With What Passes for Survival, New York’s Pyrrhon inches further and further into alienating obscurity.
Since the release of their 2014, head-turning sophomore full-length, The Mother of Virtues, Pyrrhon have been on a steady path towards something truly unique and truly outré. Though the band have purveyed a weird take on “technical death metal” since 2009’s Fever Kingdoms, it wasn’t until the aforementioned full-length and the two EPs that followed, Growth Without End and Running Out of Skin, that the band’s true intent became clear; to create music so bizarre and frightening that only the morbidly curious, masochistic and mad would truly appreciate.
What Passes for Survival sits at the apex of this gradual evolution towards glorious inaccessibility. Avant-garde, experimental, batshit insane, all of these terms are applicable to What Passes for Survival but still do not accurately describe the madness housed within this 46-minute opus. Though the band’s sound has been rooted in death metal in the past, those roots have been violently uprooted on What Passes for Survival. Any semblance to death metal, technical or otherwise, is marred by an affinity for chaos, volatility and sonic ugliness.
The instrumentation is frantic, disfigured and full of nauseating rhythmic shifts and song structures. The occasional, “accessible” Gorgutsian lurch rears its ugly head at various moments during the record (the opening and closing riffs of “The Happy Victim’s Creed” for example) but are soon followed by a meticulously-crafted cacophony of malformed, six-stringed hell. The guitars conjure feverish bursts of dissonant, noisy riffs that squeal, slide and morph constantly without ever letting the listener breathe. The rhythm section deals damage of its own, crafting buzzing, complex bass lines that match the intensity of the guitar riffs, and drums that absolutely throttle.
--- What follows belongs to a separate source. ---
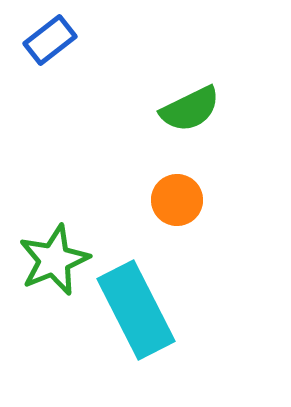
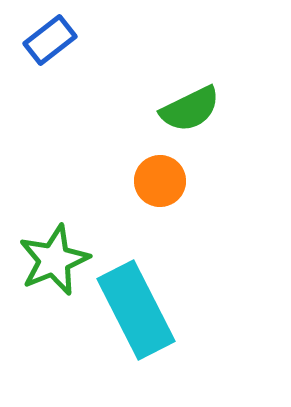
orange circle: moved 17 px left, 19 px up
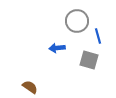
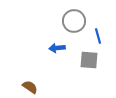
gray circle: moved 3 px left
gray square: rotated 12 degrees counterclockwise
“The Happy Victim’s Creed”, “The Invisible Hand Holds a Whip”, “Goat Mockery Ritual” and “Trash Talk Landfill” are all unrelenting in their sonic assaults. These bizarre and aurally punishing songs are dense and intense, with so many sonic twists and turns that it is impossible to pick them apart piece by piece upon first listen, or fifth listen for that matter. Tracks like “Tennessee” slow things to a crawl and purvey a strange sense of melody that isn’t quite as chaotic as some of the other cuts on the record, but is still unsettling and menacing.
“The Unraveling” Parts I-III are quick bursts of cacophonous, seemingly improvised instrumentation that act as a parody of grindcore. It is similar to that of John Zorn’s Naked City project, but far more abstract and difficult to process. The band then attempt to combine everything What Passes for Survival has to offer into one leviathanic composition on the closing, 12-minute “Empty Tenement Spirit”. Dizzying whirlwinds of aberrated rhythms and riffs bleed into haunting, melodic crawls, and further into hypnotically dissonant, doom-laden lurches that relentlessly pummel the listener into paste.
At the heart of all this madness is vocalist Doug Moore, whose wide range of vocal ability steals the show as much as the music itself. His array of animalistic squeals and barks, psychotic yells, screams and madman rambling are all utilized extensively throughout the record, adding a gratuitous amount of extra oddness and unpredictability to an already odd and unpredictable record.
What Passes for Survival is definitely not for everyone, and that’s where it gets its charm. It’s a wholly unique, complex and unnerving album that only a few will be able to stomach and comprehend. It’s like being trapped inside the mind of a truly insane individual and baring witness to what horrific things make them tic. Those who are able to survive its alienating strangeness will be drawn back to it again and again. Pyrrhon have a sound that is unheard of in heavy music, and one that is sure to get weirder and weirder with subsequent releases.
Release Date: August 11, 2017
Label: Willowtip Records/Throatruiner Records
Favorite Tracks: “The Happy Victim’s Creed”, “Goat Mockery Ritual” and “Tennessee”
For Fans Of: Gorguts, Gigan, Baring Teeth, Deathspell Omega, extremely weird shit.